A senior Iraqi official has appealed to the US-led coalition to air-drop food and medicine to tens of thousands of civilians trapped in Fallujah, the Islamic State stronghold under siege by security forces.
The city's population is suffering from a shortage of food, medicine and fuel, according to residents reached by phone, and local media say several people have died.
Sohaib al-Rawi, the governor of western Anbar province where Fallujah is located, says an air-drop is the only way to deliver humanitarian supplies to residents after Islamic State mined the entrances to the city and prevented civilians from leaving.
"No force can enter and secure [the delivery] ... There is no option but for aeroplanes to transport aid," he said in an interview to al-Hadath TV, adding the situation is deteriorating by the day.
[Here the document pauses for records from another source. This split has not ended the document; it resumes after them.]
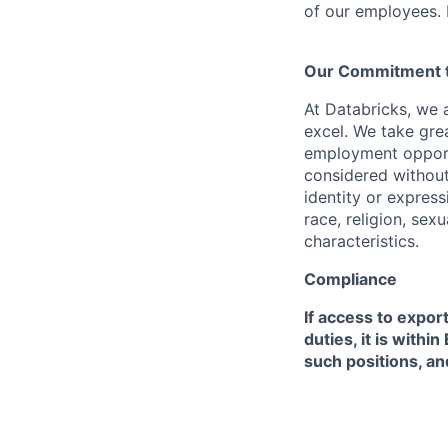
of our employees. F
Our Commitment to
At Databricks, we 
excel. We take grea
employment opportu
considered without 
identity or expressi
race, religion, sex
characteristics.
Compliance
If access to expor
duties, it is with
such positions, an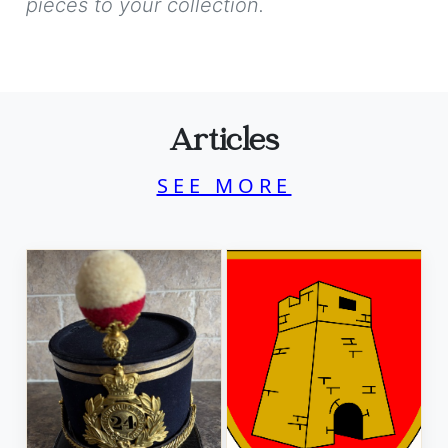
pieces to your collection.
Articles
SEE MORE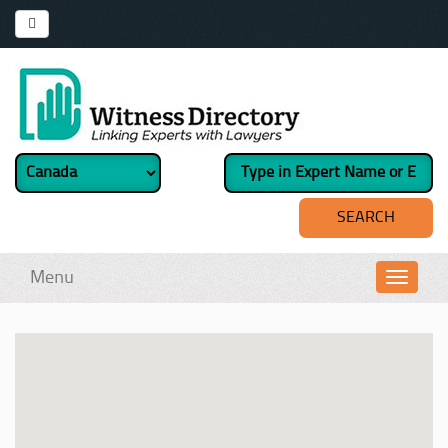
Menu
Toggl
navig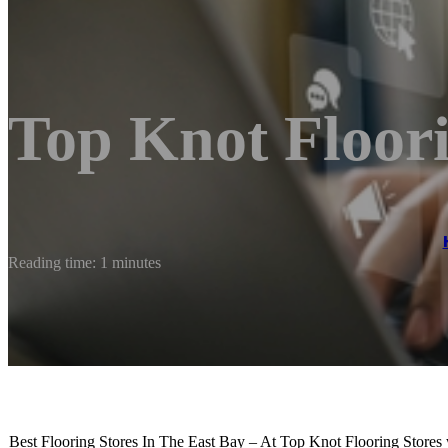
Top Knot Floor
Reading time: 1 minutes
Best Flooring Stores In The East Bay – At Top Knot Flooring Stores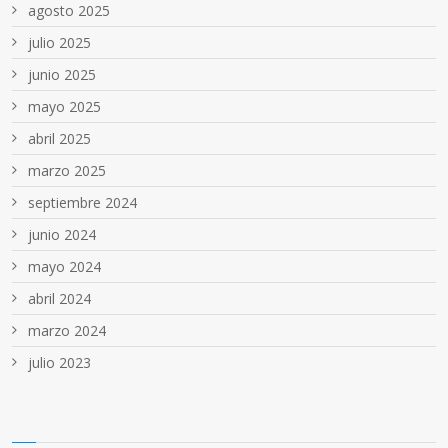
agosto 2025
julio 2025
junio 2025
mayo 2025
abril 2025
marzo 2025
septiembre 2024
junio 2024
mayo 2024
abril 2024
marzo 2024
julio 2023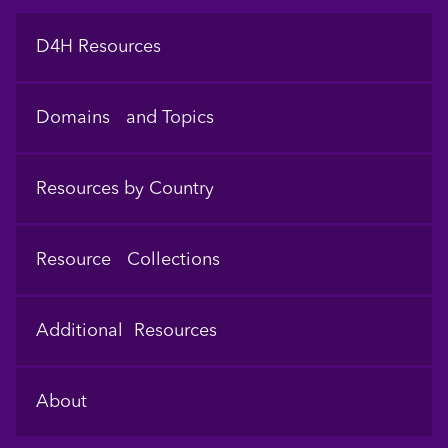
Footer
D4H Resources
Domains and Topics
Resources by Country
Resource Collections
Additional Resources
About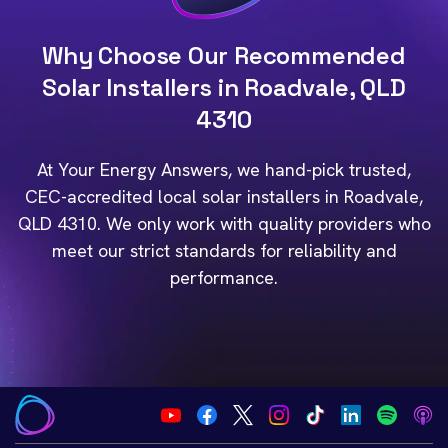
Why Choose Our Recommended
Solar Installers in Roadvale, QLD
4310
At Your Energy Answers, we hand-pick trusted,
CEC-accredited local solar installers in Roadvale,
QLD 4310. We only work with quality providers who
meet our strict standards for reliability and
performance.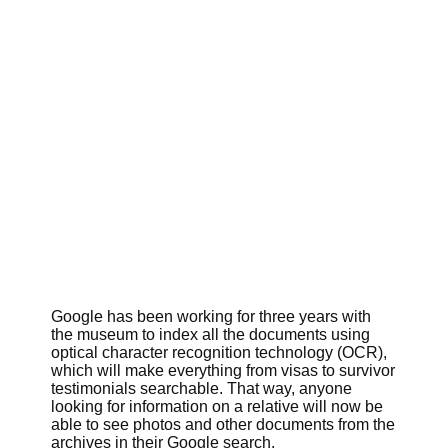
Google has been working for three years with
the museum to index all the documents using
optical character recognition technology (OCR),
which will make everything from visas to survivor
testimonials searchable. That way, anyone
looking for information on a relative will now be
able to see photos and other documents from the
archives in their Google search.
Fallujah, 50km west of Baghdad, is a long-time bastion of Sunni Muslim jihadists. In January 2014 it was the first Iraqi city to fall to Islamic State, six months before the group that emerged from al-Qaeda swept through large parts of northern and western Iraq and neighbouring Syria.
The Iraqi army, police and Iranian-backed Shi'ite militias have imposed a near total siege on Fallujah since late last year.
Lise Grande, UN humanitarian co-ordinator in Iraq, described conditions in Fallujah as "terrible".
"We're incredibly worried about the unconfirmed reports of people dying because of lack of medicine and widespread hunger," she told Reuters.
The United Nations appealed on Sunday (local time) for US$861 million to help Iraq meet a big funding gap in its 2016 emergency response to the humanitarian crisis caused by the war against Islamic State which has left 10 million people in need of urgent aid.